**Your task:** Extract every line from the records below that contains the word "anuais".

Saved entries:
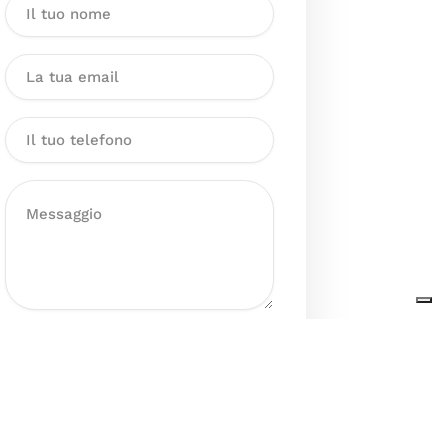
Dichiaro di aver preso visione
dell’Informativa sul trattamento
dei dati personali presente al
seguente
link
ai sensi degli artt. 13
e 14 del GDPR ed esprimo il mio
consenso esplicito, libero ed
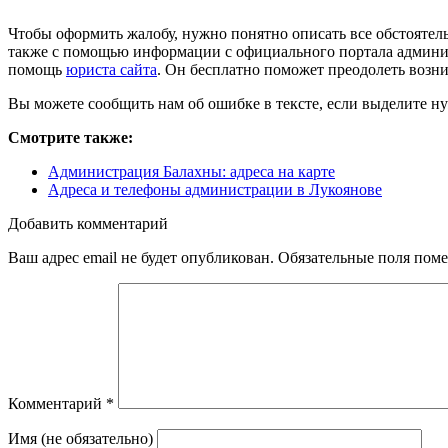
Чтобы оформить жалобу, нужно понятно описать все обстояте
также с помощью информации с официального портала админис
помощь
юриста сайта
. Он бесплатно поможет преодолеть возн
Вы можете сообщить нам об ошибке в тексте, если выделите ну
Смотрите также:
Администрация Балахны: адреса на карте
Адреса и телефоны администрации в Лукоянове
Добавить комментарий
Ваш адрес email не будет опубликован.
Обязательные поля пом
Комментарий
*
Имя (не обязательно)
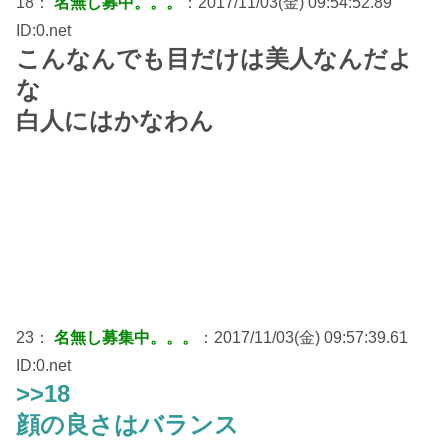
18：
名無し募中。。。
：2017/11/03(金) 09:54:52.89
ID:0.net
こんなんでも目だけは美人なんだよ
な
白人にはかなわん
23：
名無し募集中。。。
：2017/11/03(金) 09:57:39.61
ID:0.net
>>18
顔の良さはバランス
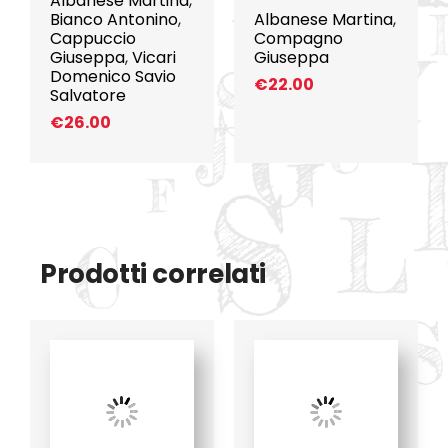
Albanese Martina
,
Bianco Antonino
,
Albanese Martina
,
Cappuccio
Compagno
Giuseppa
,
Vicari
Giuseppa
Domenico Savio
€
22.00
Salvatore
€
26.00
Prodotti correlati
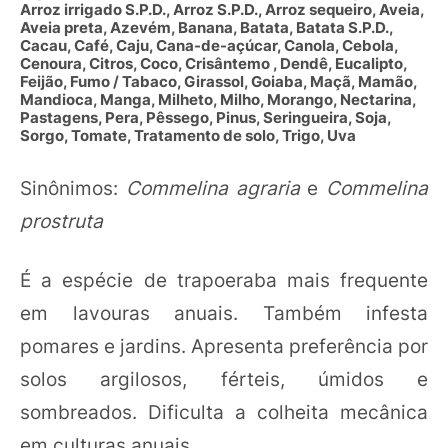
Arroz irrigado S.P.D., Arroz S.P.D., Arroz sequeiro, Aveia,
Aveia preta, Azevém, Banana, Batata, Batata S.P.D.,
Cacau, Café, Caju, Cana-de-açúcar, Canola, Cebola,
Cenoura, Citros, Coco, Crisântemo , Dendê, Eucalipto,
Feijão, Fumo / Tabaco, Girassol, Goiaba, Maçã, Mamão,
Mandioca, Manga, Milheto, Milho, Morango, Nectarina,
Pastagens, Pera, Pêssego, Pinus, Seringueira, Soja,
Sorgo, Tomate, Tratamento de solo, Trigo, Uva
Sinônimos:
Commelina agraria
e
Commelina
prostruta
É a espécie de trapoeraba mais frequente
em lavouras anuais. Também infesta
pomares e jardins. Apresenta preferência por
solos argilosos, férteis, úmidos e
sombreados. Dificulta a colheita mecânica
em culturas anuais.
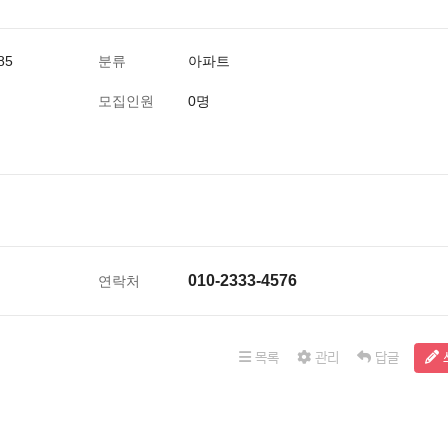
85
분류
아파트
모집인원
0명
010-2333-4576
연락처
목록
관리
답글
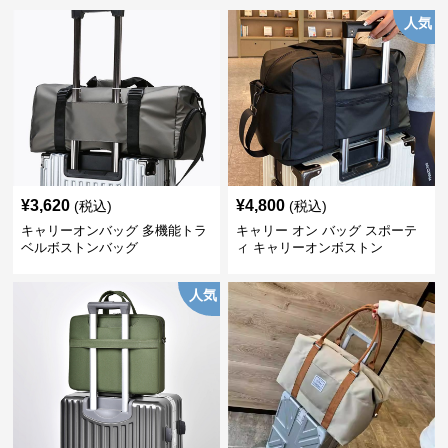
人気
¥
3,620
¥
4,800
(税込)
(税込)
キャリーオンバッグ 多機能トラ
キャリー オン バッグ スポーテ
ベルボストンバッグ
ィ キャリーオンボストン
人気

**Expected answer:**
em lavouras anuais. Também infesta
em culturas anuais.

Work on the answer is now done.